Desde o início da criação um é feito para o outro. A própria constituição corpórea contém uma carência, comporta a necessidade que cada um tem da outra pessoa, a diferença indica uma complementaridade. A sexualidade revela que a pessoa não vive para a solidão, mas para o encontro e para o amor vivido como dom recíproco de si, para a comunhão.
“À imagem de Deus Ele o criou”: imago Dei
A estrutura do ser humano está relacionada com o seu ser “imagem e semelhança de Deus”.[3] (Gn 1, 27). Durante séculos, a semelhança do homem e da mulher com Deus foi atribuída à inteligência humana e à sua capacidade de amar, semelhantes a Deus que é infinito amor e infinita inteligência. Mas, o Papa São João Paulo II entende que a pessoa humana é imagem e semelhança de Deus também por outro aspecto: Deus é comunhão trinitária (um só Deus, três pessoas, Pai, Filho e Espírito Santo). A pessoa humana é chamada a ser comunhão, a realizar-se, a vencer a solidão, a encontrar felicidade, imitando na sua vida terrena a comunhão divina, vivendo em relação de amor uns com os outros e com a SS Trindade.

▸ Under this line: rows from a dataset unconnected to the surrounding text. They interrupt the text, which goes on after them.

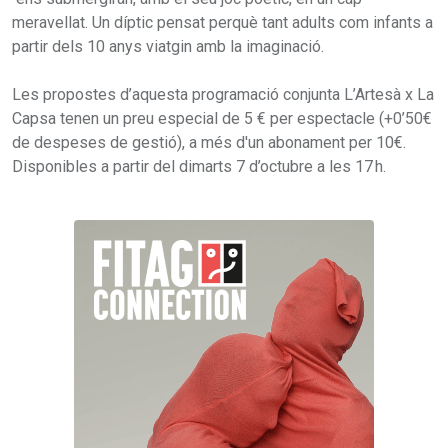
meravellat. Un díptic pensat perquè tant adults com infants a
partir dels 10 anys viatgin amb la imaginació.
Les propostes d’aquesta programació conjunta L’Artesà x La
Capsa tenen un preu especial de 5 € per espectacle (+0’50€
de despeses de gestió), a més d'un abonament per 10€.
Disponibles a partir del dimarts 7 d’octubre a les 17 h.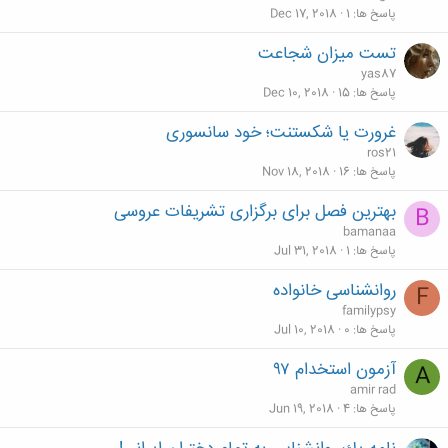
پاسخ ها
1
Dec 17, 2018
تست میزان شجاعت
yas87
پاسخ ها
15
Dec 10, 2018
غرورت یا شکستنت؛ خود سانسوری
ros21
پاسخ ها
16
Nov 18, 2018
بهترین فصل برای برگزاری تشریفات عروسی
B
bamanaa
پاسخ ها
1
Jul 31, 2018
روانشناسی خانواده
F
familypsy
پاسخ ها
0
Jul 10, 2018
آزمون استخدام ۹۷
A
amir rad
پاسخ ها
4
Jun 19, 2018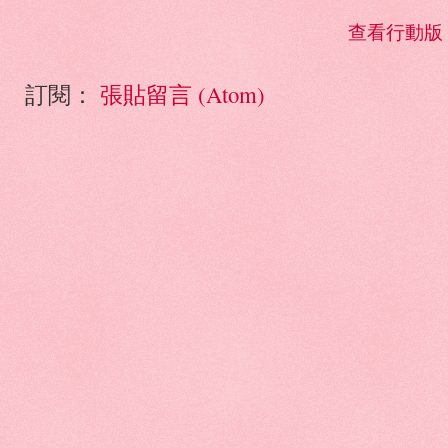
查看行動版
訂閱：
張貼留言 (Atom)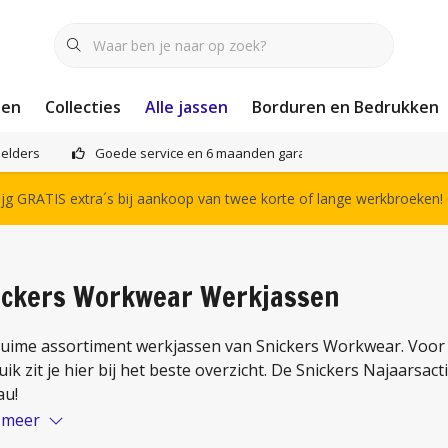
nen
Collecties
Alle jassen
Borduren en Bedrukken
elders
Goede service en 6 maanden garantie
Het compl
g GRATIS extra´s bij aankoop van twee korte of lange werkbroeken!
ickers Workwear Werkjassen
ruime assortiment werkjassen van Snickers Workwear. Voor d
ik zit je hier bij het beste overzicht. De Snickers Najaarsac
au!
 meer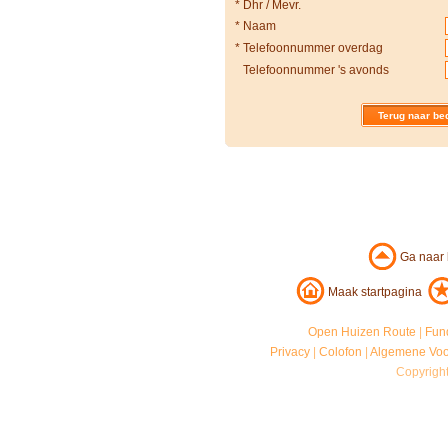
*
Dhr / Mevr.
*
Naam
*
Telefoonnummer overdag
Telefoonnummer 's avonds
Terug naar bed
Ga naar
Maak startpagina
Open Huizen Route
|
Fun
Privacy
|
Colofon
|
Algemene Vo
Copyrigh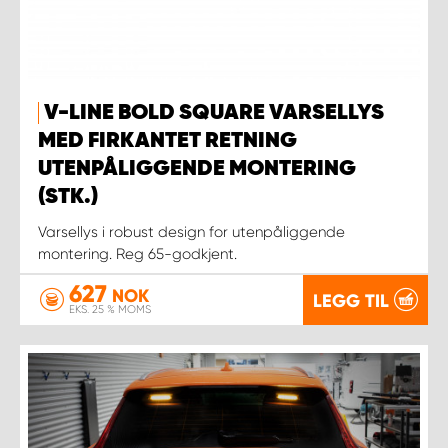
V-LINE BOLD SQUARE VARSELLYS
MED FIRKANTET RETNING
UTENPÅLIGGENDE MONTERING
(STK.)
Varsellys i robust design for utenpåliggende
montering. Reg 65-godkjent.
627
NOK
LEGG TIL
EKS. 25 % MOMS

Em Puebla de los Ángeles, em 1979, São João Paulo II afirmou: “Nosso Deus não é uma solidão e sim, uma família, porque nele existem a paternidade, a filiação, e a essência da família que é o amor. Este amor, na família divina é o Espírito Santo. Assim, o tema família não é estranho à essência divina”.[4] E na Carta às Famílias, afirma: “À luz do Novo Testamento é possível descobrir que o modelo originário da família deve ser procurado em Deus mesmo, no mistério trinitário de sua vida” (CF 6).[5]
O ser humano, “unidade de dois”, verifica dentro de si uma carência que o abre para o outro, para o diferente, fora de si. Isto quer dizer que a condição para a realização da pessoa é ser para o outro”. O desejo de felicidade pode encontrar a própria satisfação somente através do outro[6].   A família, fundada no matrimônio, corresponde ao desígnio de Deus e permanece como o espaço onde as exigências humanas encontram maior correspondência, isto é, são acolhidas, valorizando os diversos aspectos das relações entre os sexos, sem que nenhum deles fique excluído. Nesse sentido, na família, na relação esponsal, realiza-se o paradoxo da condição humana: “o meu eu és tu”, como Romeu declara a Julieta[7].
A comunhão, como disse São João Paulo II, é vocação e tarefa (MD, 7)[8]. A comunhão entre pessoas, que se concretiza na família, prepara uma morada adequada para o homem, para a mulher e para os filhos que gerarem. A vida de comunhão é por sua natureza expansiva e cria ambiente de solidariedade, de participação entre os sexos e entre as gerações. Trata-se de um chamado, isto é, do caminho para a mais plena realização pessoal, de acordo com o desígnio do Criador. Trata-se também de uma tarefa, isto é, de um empenho das pessoas para edificar, dia a dia, relacionamentos de aceitação recíproca, acolhimento, perdão, disponibilidade para recomeçar, esperando a plena realização no final do caminho, não necessariamente a cada passo dado.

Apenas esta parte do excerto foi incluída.